Ce n'est pas seulement l'affrontement de deux hommes, mais de deux cultures qui ne se comprennent pas, deux conceptions de l'honneur, deux conceptions du courage et du devoir. Mais derrière ces différences culturelles, les deux hommes sont très semblables, têtus, férocement attachés à leurs valeurs. Ils en viendront à se respecter, mais sont si obstinés à faire plier l'autre qu'ils finiront par trahir l'un comme l'autre les valeurs fondamentales de leur camp, car au fond ils ne désirent rien d'autre que "mourir honorablement".

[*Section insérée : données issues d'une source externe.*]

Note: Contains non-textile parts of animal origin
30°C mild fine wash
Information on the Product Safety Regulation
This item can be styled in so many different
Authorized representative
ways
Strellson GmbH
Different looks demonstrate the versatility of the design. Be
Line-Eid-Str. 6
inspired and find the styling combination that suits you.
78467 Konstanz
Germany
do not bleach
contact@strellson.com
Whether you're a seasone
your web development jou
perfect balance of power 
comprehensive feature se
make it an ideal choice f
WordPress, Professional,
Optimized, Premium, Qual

A partir du moment où, dans une impasse, le colonel Saïto décide de confier la construction du pont aux officiers britanniques, il se condamne et le sait. Soit ils échouent et c'est son échec, soit ils réussissent et c'est son humiliation. Dans un cas comme dans l'autre ce samouraï doit se faire sepuku.

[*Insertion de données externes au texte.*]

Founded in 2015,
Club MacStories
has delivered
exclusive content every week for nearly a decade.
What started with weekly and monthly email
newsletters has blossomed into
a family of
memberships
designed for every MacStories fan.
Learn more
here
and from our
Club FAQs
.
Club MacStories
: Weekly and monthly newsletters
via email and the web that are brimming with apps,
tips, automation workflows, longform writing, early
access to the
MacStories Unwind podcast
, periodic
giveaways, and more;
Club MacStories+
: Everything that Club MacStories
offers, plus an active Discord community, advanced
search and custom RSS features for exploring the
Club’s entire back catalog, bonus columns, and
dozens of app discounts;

Obnubilé par l'ambition de laisser une trace dans l'histoire, et la volonté de faire céder son geôlier, le colonel Nicholson va bien au-delà de ce que demandent les japonais pour réaliser son grand-œuvre, jusqu'au moment où il réalise qu'il a trahi son pays comme ses propres valeurs.
Face à ces tenants de la mort, le commandant Shears représente le goût de la vie, tandis que le commandant Clipton est le témoin raisonnable de cette folie.
Sur la base du roman de Pierre Boule, David Lean construit un des meilleurs films de guerre de toute l'histoire du cinéma. Nous nous laissons entrainer aux côtés d'un extraordinaire Alec Guiness avant de comprendre toute l'absurdité de la guerre. Pourtant nous devrions être alertés dès l'arrivée de ce qui reste du régiment anglais, prisonnier, épuisé, dépenaillé mais glorieux comme s'ils avaient gagné, marchant fièrement au pas et sifflant "La marche du colonel Bogey", un air guilleret en décalage absolu avec la situation. Tout cela devant un officier japonais pour qui la reddition est le comble du déshonneur.
Le véritable héroïsme ne serait-il pas de savoir sacrifier l'œuvre de sa vie? Sur ce point, David Lean nous laissera dans le doute avec une fin ambigüe.
C'est en hommage à cette ambiguïté que j'ai modifié mon titre. Le choix vous appartient donc de décider à qui ou à quoi rapporter le qualificatif.